Skip to content

[RFC] Configuration & Environment

Romain Dorgueil edited this page Oct 8, 2017 · 5 revisions
Subject: Configuration & Environment
Author: CW Andrews
Created: Sep 7, 2017
Modified: Oct 7, 2017
Target: 0.5
Status: First bits released, draft needs cleanup.

THIS IS A DRAFT

TL;DR

ETL jobs needs to be parametrizable by the end user.

  • For the simplest needs, system environment is sufficient and one can read from os.environ (easy to do since 0.5).
  • There may be a need for "validation". For example, a variable may be required (api key...) or needs to be an int (number of queries...). This is not yet possible but should enhance developper experience (target: future).
  • There should be some possibilities to change the graph topography depending on configuration. For example, the "slack api" branch in the graph may be added only if SLACK_KEY is present.

Environment variables

Runtime configuration should be done using environment variables.

In the future (0.7+), there may be a way to add validation, but not for now.

Order of priority should be, from lower to higher (higher wins, if set):

  • default values
  • --default-env-file values
  • --default-env values
  • system environment values
  • --env-file values
  • --env values

Way to go for runtime configuration.

Reading a value from environment is done using the standard os.getenv("VARNAME", default_value).

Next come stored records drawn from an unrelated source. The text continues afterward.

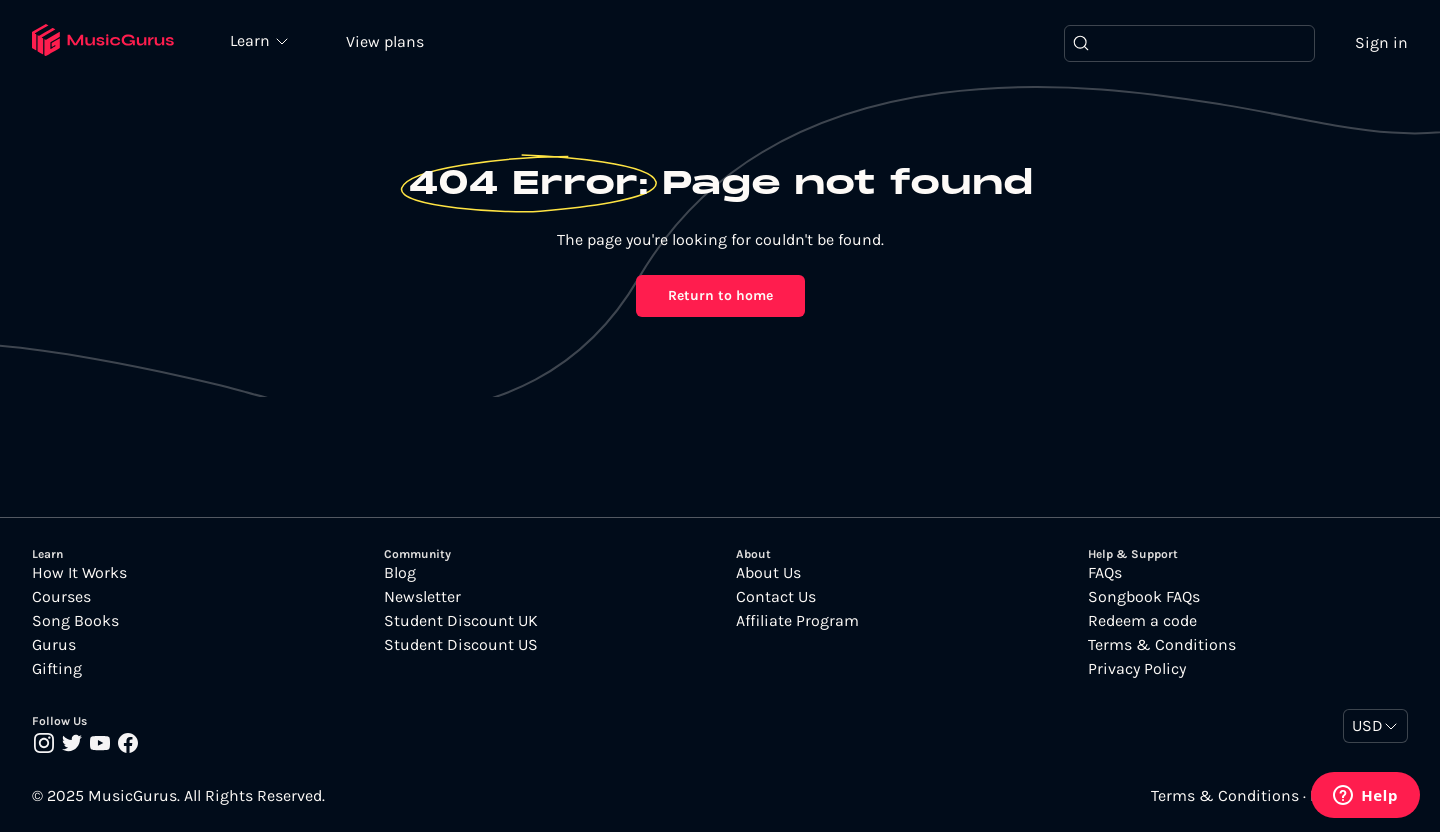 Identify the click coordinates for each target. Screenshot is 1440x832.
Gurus (54, 645)
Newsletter (422, 597)
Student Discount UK (461, 621)
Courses (61, 597)
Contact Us (776, 597)
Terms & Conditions (1162, 645)
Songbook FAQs (1144, 597)
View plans (385, 41)
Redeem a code (1142, 621)
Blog (400, 573)
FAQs (1105, 573)
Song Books (75, 621)
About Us (768, 573)
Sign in (1381, 42)
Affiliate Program (797, 621)
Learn (252, 40)
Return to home (720, 295)
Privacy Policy (1137, 669)
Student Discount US (461, 645)
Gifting (57, 669)
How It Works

There is no way to "validate" those options yet, not sure about whether it's needed so for now, let's do nothing.

Resolution order

Target-Version: 0.6?

First found used.

Although we agree that the actual variables used would move from most-specific (execution instance) >>> most-general (system environment) I think that the wording here needs to be re-thought as technically it is the opposite of how it works. At the same time, I will need to think about how we could say it simply without confusing the user/reader (of the documentation) while still being technically correct.

  1. --env FOO=bar
  2. --env-file _OR_ .env (then in order of appearance if more than one --env-file)

In my mind, anytime an argument/option is passed from the command line it should be the one used as this is the most specific, being on a per-execution basis. For example, if the .env file has a FORCE=false but there is a different configuration to use when forcing a job (maybe ignoring whether or not there is a new file and reprocessing something anyway). The more I think about it I think that .env file should be used but if --env-file is passed then it will be used instead. In other words, --env-file and .env would be mutually exclusive.

  1. system environment
  2. default value (os.getenv(..., default))

Maybe let's act like docker and not use system environment unless one says --env SYSVAR.

I am not totally sure about this _but_ if we end-up doing this then we need a way to set it in the .env / environment files (in my opinion). Ideally, if users are worried about isolation to that extent why not just have them use bonobo-docker?

Overriding from shell

If you have a bash like shell, you can override variables in the shell.

FOO=bar bonobo run ...

Overriding with arguments

Some shells apparently make it harder to override env from the command line. Let's allow a flag to do that in a shell-agnostic way.

bonobo run -e FOO=bar ...

Environment file (__future__)

_Not implemented yet._

.env file should be possible

  1. Perhaps .env.pub (public) which can be safely included in online git repos as they just contain general settings. I think this might be a good idea in anticipation of users being able to share graphs with each-other or use bonobo for their projects without having everyone working on the project re-write the same settings in their private .env files. .env.loc (local) or some-such would be the private counterpart to the .env.pub and might contain individual API keys, environment specific settings, etc. (keep in mind the names I used for the files are really just placeholders). I am not totally sure how this would work but definitely think it is worth contemplating.
  2. I think that these two would be used in combination with the private settings overriding the public ones if/when the same variables are set in both the public and private files. I don't think this would be too hard to implement
  3. Going-off of #2, as it stands, the implementation of --env I went with has argparse collect whatever args are passed in as a list and bonobo.execute just iterates through the list setting each in-turn. For example, bonobo run ... --e MY_NUM=3 -e MY_NUM=5 wouldn't cause an issue, the last one set would simply be the one which is used for the graph, in this case MY_NUM being 5. Going off of this, a public and private env file would just need to be collected and set in order for this to work as proposed. As an example, the vars in .env.pub would be collected into list_1 and .env.loc would have its vars collected into list_2, then, a simple env_vars = list_1.extend(list_2) would join the lists in the desired order and iterating through the list would have the desired effect. Extending this example, the collected cli args (--env), having already been collected into a list, would then be added to the env_vars list via env_vars.extend(passed_env_vars).
  • The one issue I foresee with this is that passing vars at runtime via MY_NUM=5 bonobo run ... would no longer work as expected because there is no way to differentiate MY_NUM as set in this manner from any other environment variable at the system level. However, in this instance the simplest solution would simply be to ask users to use --env to pass args at runtime rather than MY_NUM=5 bonobo run ... as not only is using --env shell agnostic (which has it's own benefits), but I simply don't see a real advantage to setting variables via MY_NUM=5 bonobo run ... as-opposed to -env.

Documentation

This needs a complete documentation.